In our analysis we found that while the results of rugby matches in the English Premiership can be explained by the ability of the teams, another highly significant variable is the motivation of players, reflected by the effort exerted by them. Luck, instead, seems to have had an impact only in games where the residuals are larger.

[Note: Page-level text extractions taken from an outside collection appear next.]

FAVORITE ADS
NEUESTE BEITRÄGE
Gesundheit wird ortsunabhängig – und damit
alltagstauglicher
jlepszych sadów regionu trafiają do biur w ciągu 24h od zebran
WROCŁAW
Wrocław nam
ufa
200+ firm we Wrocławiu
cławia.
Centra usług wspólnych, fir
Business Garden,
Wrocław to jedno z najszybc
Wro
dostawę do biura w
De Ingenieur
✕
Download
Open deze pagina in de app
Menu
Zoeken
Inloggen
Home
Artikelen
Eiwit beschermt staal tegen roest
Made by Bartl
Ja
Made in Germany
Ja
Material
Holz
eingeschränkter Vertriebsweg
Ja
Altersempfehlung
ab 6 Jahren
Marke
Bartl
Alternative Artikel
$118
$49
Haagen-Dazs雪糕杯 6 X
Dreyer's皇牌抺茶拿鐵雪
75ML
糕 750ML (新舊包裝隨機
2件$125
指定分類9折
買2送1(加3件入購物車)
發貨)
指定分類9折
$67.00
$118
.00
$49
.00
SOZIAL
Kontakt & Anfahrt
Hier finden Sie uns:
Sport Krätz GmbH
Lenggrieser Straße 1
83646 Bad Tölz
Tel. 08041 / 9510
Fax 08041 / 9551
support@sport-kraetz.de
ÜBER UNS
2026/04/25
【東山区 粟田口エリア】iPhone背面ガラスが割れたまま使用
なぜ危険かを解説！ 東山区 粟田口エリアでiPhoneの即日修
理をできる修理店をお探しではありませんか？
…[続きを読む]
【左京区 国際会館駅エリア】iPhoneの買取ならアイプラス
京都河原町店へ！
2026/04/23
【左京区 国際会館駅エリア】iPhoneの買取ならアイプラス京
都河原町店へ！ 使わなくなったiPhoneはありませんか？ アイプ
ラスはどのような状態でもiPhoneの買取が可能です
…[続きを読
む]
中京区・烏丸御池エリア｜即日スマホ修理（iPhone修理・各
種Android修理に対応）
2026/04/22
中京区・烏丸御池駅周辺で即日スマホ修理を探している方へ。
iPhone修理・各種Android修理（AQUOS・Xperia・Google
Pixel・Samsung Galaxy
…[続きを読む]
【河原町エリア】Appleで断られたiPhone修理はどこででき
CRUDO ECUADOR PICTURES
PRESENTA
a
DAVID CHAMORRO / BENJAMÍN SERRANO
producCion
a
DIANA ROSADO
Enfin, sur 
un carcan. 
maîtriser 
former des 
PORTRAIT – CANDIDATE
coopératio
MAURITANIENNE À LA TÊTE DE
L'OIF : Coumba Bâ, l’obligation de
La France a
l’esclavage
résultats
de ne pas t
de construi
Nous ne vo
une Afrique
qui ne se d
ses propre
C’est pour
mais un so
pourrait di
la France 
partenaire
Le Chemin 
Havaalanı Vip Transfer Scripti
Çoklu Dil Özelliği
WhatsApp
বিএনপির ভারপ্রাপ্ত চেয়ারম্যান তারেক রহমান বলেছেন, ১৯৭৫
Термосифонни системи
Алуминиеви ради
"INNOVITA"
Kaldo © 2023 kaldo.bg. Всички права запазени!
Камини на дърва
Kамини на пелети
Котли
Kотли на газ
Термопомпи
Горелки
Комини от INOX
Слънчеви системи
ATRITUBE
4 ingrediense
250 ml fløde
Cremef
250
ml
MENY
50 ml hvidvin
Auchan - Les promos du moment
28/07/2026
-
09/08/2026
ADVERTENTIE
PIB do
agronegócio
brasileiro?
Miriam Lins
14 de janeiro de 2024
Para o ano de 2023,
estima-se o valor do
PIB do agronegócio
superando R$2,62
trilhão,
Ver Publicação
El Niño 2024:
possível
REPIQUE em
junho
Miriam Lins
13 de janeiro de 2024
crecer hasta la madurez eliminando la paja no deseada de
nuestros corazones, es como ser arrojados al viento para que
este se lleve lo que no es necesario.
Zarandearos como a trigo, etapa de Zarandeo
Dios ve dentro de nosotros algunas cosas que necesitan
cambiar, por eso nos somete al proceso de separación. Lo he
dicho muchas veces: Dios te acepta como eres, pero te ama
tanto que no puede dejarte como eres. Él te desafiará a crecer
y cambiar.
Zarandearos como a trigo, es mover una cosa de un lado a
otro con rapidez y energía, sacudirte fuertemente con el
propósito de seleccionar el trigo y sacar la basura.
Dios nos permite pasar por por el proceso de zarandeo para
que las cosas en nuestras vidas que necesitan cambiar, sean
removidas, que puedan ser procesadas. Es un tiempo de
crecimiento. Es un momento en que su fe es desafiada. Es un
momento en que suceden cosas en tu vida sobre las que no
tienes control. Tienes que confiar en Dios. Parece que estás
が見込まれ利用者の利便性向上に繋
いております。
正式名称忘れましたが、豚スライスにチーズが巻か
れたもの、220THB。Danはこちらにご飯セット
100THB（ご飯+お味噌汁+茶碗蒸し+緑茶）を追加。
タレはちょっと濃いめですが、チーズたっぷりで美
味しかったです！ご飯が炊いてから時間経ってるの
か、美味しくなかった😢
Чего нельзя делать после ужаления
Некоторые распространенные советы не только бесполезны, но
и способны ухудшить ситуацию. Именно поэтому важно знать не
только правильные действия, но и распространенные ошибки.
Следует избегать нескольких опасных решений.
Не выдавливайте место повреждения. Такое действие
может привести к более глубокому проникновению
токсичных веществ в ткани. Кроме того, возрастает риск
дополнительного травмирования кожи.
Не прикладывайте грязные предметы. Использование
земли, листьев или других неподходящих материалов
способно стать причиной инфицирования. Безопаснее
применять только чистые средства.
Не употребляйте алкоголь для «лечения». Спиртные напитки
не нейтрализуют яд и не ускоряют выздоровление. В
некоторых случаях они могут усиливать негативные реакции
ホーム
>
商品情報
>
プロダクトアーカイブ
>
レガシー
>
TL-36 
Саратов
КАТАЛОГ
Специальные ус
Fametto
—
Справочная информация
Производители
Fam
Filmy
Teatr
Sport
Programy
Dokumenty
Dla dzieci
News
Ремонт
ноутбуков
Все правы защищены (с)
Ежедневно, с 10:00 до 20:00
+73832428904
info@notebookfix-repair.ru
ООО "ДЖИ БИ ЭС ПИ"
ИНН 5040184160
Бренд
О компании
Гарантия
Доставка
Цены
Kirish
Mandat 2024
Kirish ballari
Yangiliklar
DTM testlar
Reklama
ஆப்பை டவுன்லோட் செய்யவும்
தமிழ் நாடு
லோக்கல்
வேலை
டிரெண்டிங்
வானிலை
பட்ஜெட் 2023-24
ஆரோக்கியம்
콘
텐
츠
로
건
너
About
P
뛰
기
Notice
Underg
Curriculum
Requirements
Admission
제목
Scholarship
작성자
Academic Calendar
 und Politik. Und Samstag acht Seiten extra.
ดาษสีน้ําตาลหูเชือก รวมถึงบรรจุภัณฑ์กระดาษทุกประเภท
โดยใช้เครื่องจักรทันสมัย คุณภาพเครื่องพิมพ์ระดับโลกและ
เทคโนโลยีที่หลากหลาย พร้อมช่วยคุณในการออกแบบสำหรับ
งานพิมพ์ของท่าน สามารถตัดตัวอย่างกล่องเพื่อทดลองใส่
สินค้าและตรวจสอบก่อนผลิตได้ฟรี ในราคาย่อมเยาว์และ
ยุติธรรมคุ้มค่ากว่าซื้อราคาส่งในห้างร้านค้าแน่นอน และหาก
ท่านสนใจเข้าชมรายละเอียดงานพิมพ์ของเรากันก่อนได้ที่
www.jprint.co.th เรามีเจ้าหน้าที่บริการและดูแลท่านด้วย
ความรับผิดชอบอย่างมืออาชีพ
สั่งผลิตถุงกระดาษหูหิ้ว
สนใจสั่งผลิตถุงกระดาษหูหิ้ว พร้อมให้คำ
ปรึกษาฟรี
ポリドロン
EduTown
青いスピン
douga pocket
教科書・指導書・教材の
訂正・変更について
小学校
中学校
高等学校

We have followed here Lenten and Winchester (2015), Butler et al. (2020) and Fioravanti et al. (2021), assuming that the number of tries is an important component of any measure of effort. While the results obtained in our Bayesian analysis are sound, there exist many other ways of defining a proxy of motivation in Rugby. We can argue that a large number of tackles reveals that a team has exerted a lot of effort, indicating that it is highly motivated. But this also indicates that team has not exerted a large effort aimed to keep the ball. One could also, with the help of GPS, track the physical effort of the players, and identify it with their motivation. In any case, selecting a certain measure of effort as a proxy of motivation is a rather arbitrary choice. But this also true for any proposed proxies for ability or luck.

Future lines of research involve exploring and comparing the impact of our proxy for motivation in other tournaments, and even postulate alternative definitions of ‘effort’ in different sports. Another topic that it is worth studying is the evolution of our measure of effort along time. The results of such investigation could be useful to assess how the incentives to the players may have changed, affecting the motivation for scoring tries rather than scoring kicks.